The polypeptide backbone of an α helix is twisted by an equal amount about each α-carbon with a phi angle of approximately −57° and a psi angle of approximately −47°. A complete turn of the helix contains an average of 3.6 aminoacyl residues, and its pitch or rise per turn is 0.54 nm (Figure 1). The R groups of each aminoacyl residue in an α helix face outward (Figure 2). Since proteins are comprised solely of _L-amino acids, the only stable α helices they can form are right-handed. Schematic diagrams of proteins often represent α helices as coils or cylinders.

fig1. Orientation of the main chain atoms of a pep tide about the axis of an α helix.

fig2. View down the axis of a polypeptide α helix .The side chains (R) are on the outside of the helix. The van der Waals radii of the atoms are larger than shown here; hence, there is almost no free space inside the helix.

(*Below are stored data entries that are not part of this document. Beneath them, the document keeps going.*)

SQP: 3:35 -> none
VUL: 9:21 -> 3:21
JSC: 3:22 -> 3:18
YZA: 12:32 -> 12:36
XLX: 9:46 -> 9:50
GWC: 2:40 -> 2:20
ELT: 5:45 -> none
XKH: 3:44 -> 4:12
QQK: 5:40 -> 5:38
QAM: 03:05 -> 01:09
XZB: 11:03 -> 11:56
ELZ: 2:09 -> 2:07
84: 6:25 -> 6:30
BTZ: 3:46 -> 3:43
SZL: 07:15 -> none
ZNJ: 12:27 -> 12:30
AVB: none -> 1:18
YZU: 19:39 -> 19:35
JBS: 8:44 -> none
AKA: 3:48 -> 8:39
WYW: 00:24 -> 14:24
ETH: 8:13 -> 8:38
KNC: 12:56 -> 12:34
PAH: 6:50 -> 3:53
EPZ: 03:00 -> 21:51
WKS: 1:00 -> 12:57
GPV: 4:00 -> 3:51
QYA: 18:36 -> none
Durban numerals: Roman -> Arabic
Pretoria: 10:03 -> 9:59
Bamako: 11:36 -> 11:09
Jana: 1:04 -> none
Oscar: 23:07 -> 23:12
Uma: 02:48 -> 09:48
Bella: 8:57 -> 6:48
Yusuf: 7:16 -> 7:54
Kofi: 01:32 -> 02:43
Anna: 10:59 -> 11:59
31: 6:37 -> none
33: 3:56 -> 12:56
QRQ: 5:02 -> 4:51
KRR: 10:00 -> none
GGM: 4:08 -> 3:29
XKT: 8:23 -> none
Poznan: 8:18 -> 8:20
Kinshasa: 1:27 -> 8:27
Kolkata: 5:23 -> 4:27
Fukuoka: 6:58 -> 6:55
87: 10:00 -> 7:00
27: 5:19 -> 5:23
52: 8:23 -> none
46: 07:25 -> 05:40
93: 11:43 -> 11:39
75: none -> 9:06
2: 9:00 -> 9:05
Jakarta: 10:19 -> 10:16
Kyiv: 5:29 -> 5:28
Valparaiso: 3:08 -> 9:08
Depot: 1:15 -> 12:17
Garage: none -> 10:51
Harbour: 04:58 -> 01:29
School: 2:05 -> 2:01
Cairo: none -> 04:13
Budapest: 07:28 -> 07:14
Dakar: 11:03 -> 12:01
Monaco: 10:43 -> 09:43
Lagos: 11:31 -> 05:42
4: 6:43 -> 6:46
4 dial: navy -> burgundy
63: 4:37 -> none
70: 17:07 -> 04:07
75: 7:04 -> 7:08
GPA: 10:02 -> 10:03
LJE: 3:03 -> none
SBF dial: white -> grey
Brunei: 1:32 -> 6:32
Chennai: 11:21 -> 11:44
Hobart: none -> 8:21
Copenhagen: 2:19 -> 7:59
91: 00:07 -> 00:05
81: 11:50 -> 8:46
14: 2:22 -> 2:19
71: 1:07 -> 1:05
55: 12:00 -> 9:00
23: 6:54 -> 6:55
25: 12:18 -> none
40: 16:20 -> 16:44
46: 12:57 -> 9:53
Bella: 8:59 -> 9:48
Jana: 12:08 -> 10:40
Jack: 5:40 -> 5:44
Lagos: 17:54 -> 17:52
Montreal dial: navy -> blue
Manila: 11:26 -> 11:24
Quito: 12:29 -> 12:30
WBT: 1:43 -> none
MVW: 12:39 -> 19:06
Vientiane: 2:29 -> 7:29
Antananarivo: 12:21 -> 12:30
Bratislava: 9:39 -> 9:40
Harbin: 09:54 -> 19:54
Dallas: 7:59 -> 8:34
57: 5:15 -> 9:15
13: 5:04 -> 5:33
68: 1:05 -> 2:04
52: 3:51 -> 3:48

The stability of an α helix arises primarily from hydrogen bonds formed between the oxygen of the peptide bond carbonyl and the hydrogen atom of the peptide bond nitrogen of the fourth residue down the polypeptide chain (Figure 3). The ability to form the maximum number of hydrogen bonds, supplemented by van der Waals interactions in the core of this tightly packed structure, provides the thermodynamic driving force for the formation of an α helix. Since the peptide bond nitrogen of proline lacks a hydrogen atom, it is incapable of forming a hydrogen bond with a carbonyl oxygen. Consequently, proline can only be stably accommodated within the first turn of an α helix. When present elsewhere, proline disrupts the conformation of the helix, producing a bend. Because it possesses such a small R group, glycine can disrupt packing, that may introduce a bend within an α helix.

fig3. Hydrogen bonds (dotted lines) formed between H and O atoms stabilize a polypeptide in an α-helical conformation.

Many α helices have predominantly hydrophobic R groups projecting from one side along their central axis and predominantly hydrophilic R groups projecting from the other side. These amphipathic helices are well adapted to the formation of interfaces between polar and nonpolar regions such as the hydrophobic interior of a protein and its aqueous environment. Clusters of amphipathic helices can create channels, or pores, through hydrophobic cell membranes that permit specific polar molecules to pass.